# Advice please!



## sandy8100 (Mar 10, 2015)

Recently moved to the lovely town of Santa Pola, and happily I haven't got a bad word to say about it.
I'm after some advice on good internet, phone and tv deals. Can anyone recommend anything? Internet connection is the most important, calls to UK mobile numbers is next and tv is the lowest priority. Also, any advice on good mobile phone deals mainly for calling UK mobiles would be greatly appreciated.
I'd also like to buy a Spanish for Dummies book and CD set, so any ideas where to look for a second hand one?
Actually, while I'm here . . . . what about buying furniture for my terrace, new or second hand?
And walks....any walking groups in the Santa Pola area?
That will do for now!


----------



## Pesky Wesky (May 10, 2009)

sandy8100 said:


> Recently moved to the lovely town of Santa Pola, and happily I haven't got a bad word to say about it.
> I'm after some advice on good internet, phone and tv deals. Can anyone recommend anything? Internet connection is the most important, calls to UK mobile numbers is next and tv is the lowest priority. Also, any advice on good mobile phone deals mainly for calling UK mobiles would be greatly appreciated.
> I'd also like to buy a Spanish for Dummies book and CD set, so any ideas where to look for a second hand one?
> Actually, while I'm here . . . . what about buying furniture for my terrace, new or second hand?
> ...


Hi
Here's a link to Spanish for dummies at Amazon, new and second hand
Spanish For Dummies (European Spanish): Amazon.co.uk: Pedro Vázquez Bermejo, Susana Wald: 9780470688151: Books


----------



## tonymar (Jan 29, 2015)

Hi Sandy

I know Santa Pola , not to far from us , we some times go to the market .
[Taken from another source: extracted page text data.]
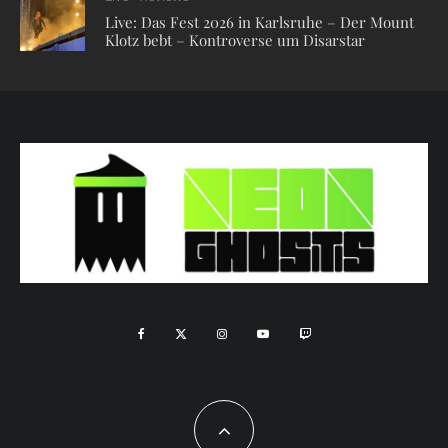
Live: Das Fest 2026 in Karlsruhe – Der Mount
Klotz bebt – Kontroverse um Disarstar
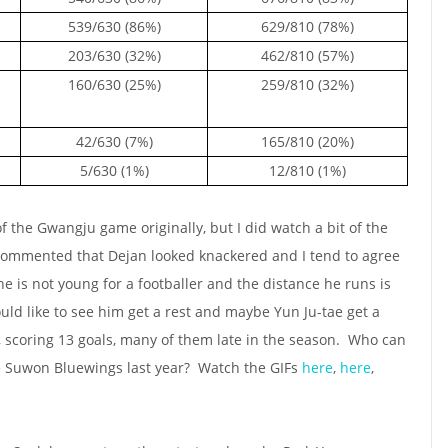
539/630 (86%)
629/810 (78%)
203/630 (32%)
462/810 (57%)
160/630 (25%)
259/810 (32%)
42/630 (7%)
165/810 (20%)
5/630 (1%)
12/810 (1%)
of the Gwangju game originally, but I did watch a bit of the
commented that Dejan looked knackered and I tend to agree
he is not young for a footballer and the distance he runs is
uld like to see him get a rest and maybe Yun Ju-tae get a
r, scoring 13 goals, many of them late in the season. Who can
the Suwon Bluewings last year? Watch the GIFs
here
,
here
,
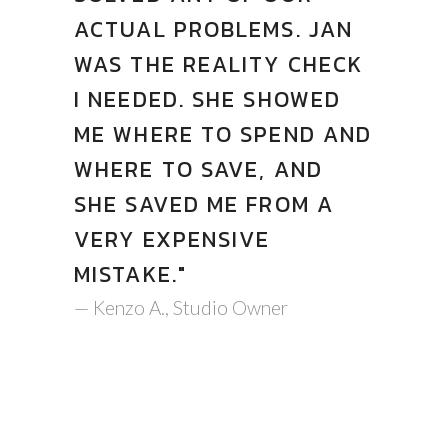
ACTUAL PROBLEMS. JAN
WAS THE REALITY CHECK
I NEEDED. SHE SHOWED
ME WHERE TO SPEND AND
WHERE TO SAVE, AND
SHE SAVED ME FROM A
VERY EXPENSIVE
MISTAKE."
— Kenzo A., Studio Owner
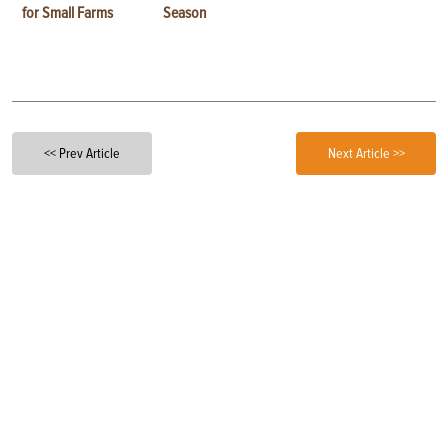
for Small Farms
Season
<< Prev Article
Next Article >>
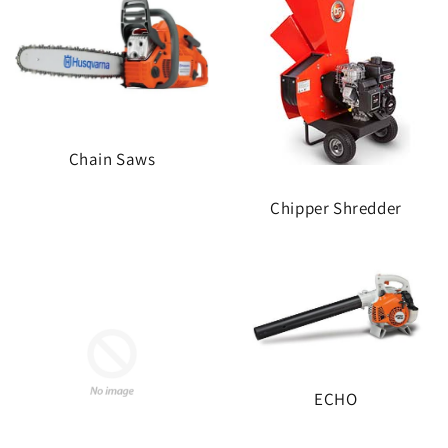
Chain Saws
Chipper Shredder
ECHO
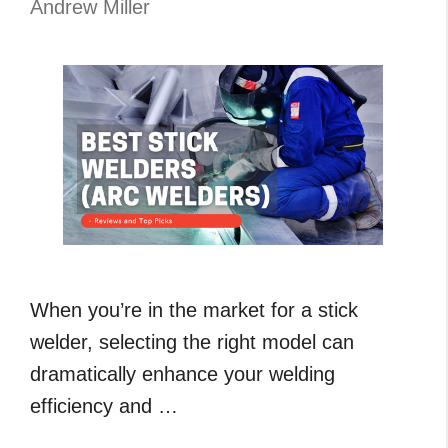
Andrew Miller
Buyer
Guide
When you’re in the market for a stick
welder, selecting the right model can
dramatically enhance your welding
efficiency and …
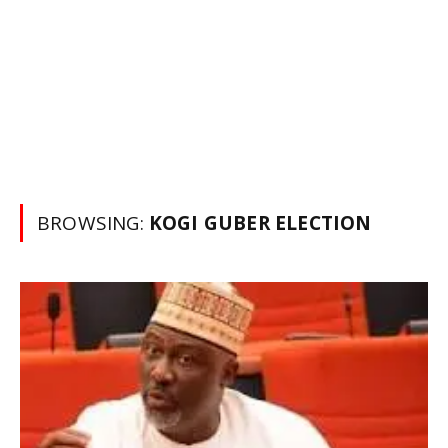
BROWSING:
KOGI GUBER ELECTION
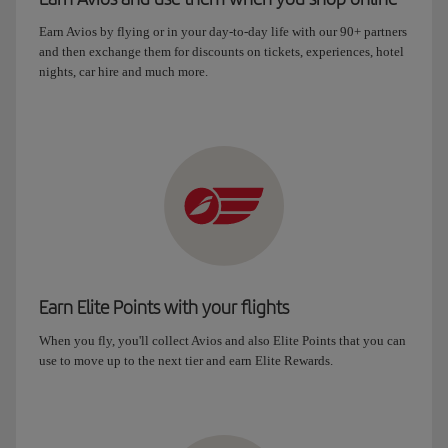
Earn Avios by flying or in your day-to-day life with our 90+ partners
and then exchange them for discounts on tickets, experiences, hotel
nights, car hire and much more.
Earn Elite Points with your flights
When you fly, you'll collect Avios and also Elite Points that you can
use to move up to the next tier and earn Elite Rewards.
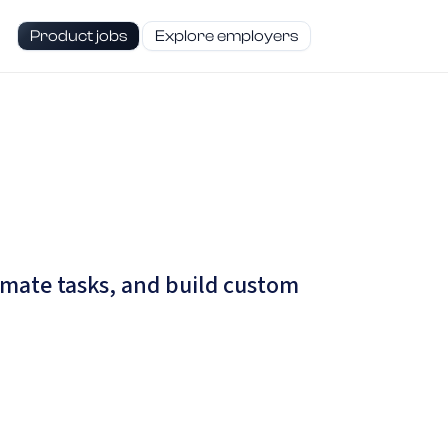
Product jobs
Explore employers
omate tasks, and build custom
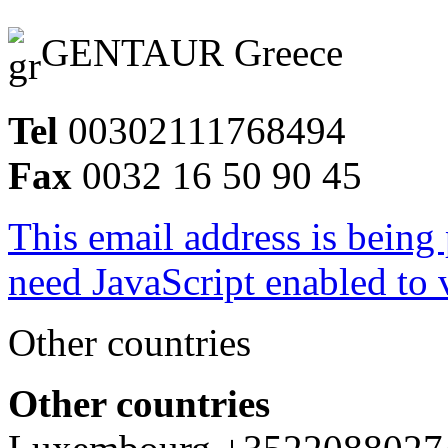
GENTAUR Greece
Tel
00302111768494
Fax
0032 16 50 90 45
This email address is being
need JavaScript enabled to v
Other countries
Other countries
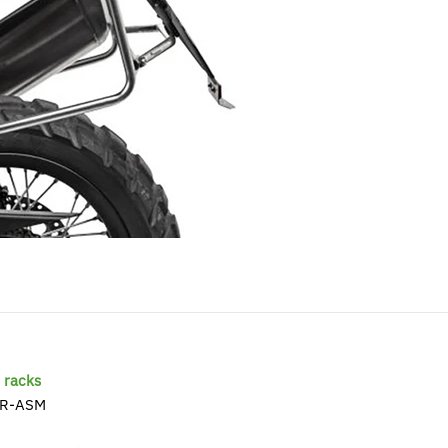
racks
R-ASM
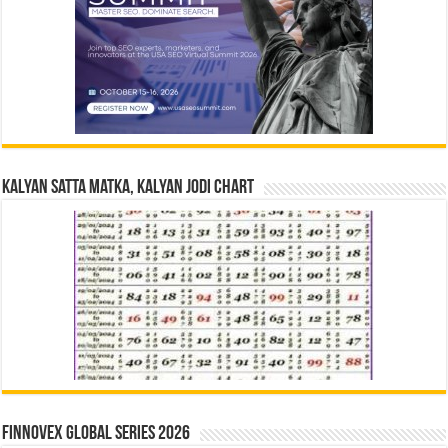
Kalyan Satta Matka, Kalyan Jodi Chart
Finnovex Global Series 2026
We use aeromax for internet and phone , it costs 25€ pm +iva for 6mb internet , unlimited national land line calls , 100 min spanish mobile calls 
We pay 5 € extra for unlimited UK land line calls .

The internet works ok , some times the phone can play up a bit but generally good , easy to communicate with as operators speak English 

As regards to Learning Spanish , I recommend inviting some Spanish fiends over for a drink , you cant sit in silence so communicate with sign language , drawings whatever , for me it was much better than filling out work sheers or listening to boring cds .

Brico Dept in Crevillente ( spanish b&q ) might be good for furniture

Not sure about walking in your area , but we have a nice walk in Agost called the via verde 
follows an unused rail way track up into the mountains ( good for mountain biking too )


----------



## Pazcat (Mar 24, 2010)

I quite like Santa Pola, would of moved that way but there is a lack of what we were looking for down there.

Like Tony we are with aeromax but only for the internet. I can't really fault the product, it does exactly what we pay for without missing a beat.
Service can be a bit slow but then again we never need it. I guess depending where you are you may be able to get cable or fiber optic but that is most likely in the actual city itself.


----------



## xicoalc (Apr 20, 2010)

tonymar said:


> We use aeromax for internet and phone , it costs 25€ pm +iva for 6mb internet , unlimited national land line calls , 100 min spanish mobile calls
> We pay 5 € extra for unlimited UK land line calls .
> 
> The internet works ok , some times the phone can play up a bit but generally good , easy to communicate with as operators speak English


You are not wrong that their service can be intermittant... the phone has to be the worst wimax service i have ever used... Sede cover some areas nearby and are first class although i dont know if they go as far out as santa pola

TooWay sat internet is pretty good although more pricey. In Santa Pola though, depending on where you are you shouldnt have too much problem getting a fixed line in?


----------



## xicoalc (Apr 20, 2010)

Oh and for TV Torresat are good, tiny dish and you pay about 20 euros a month for UK channels. Had it in for nearly 4 years and its never let me down!


----------



## Pazcat (Mar 24, 2010)

I can't speak for aeromax's phone but their internet is perfect, it never crashes or slows down. 
It's so good when we move we will likely take it with us despite there already being a copper connection.


----------



## sandy8100 (Mar 10, 2015)

Thanks for all the info....I'll be back here soon!


----------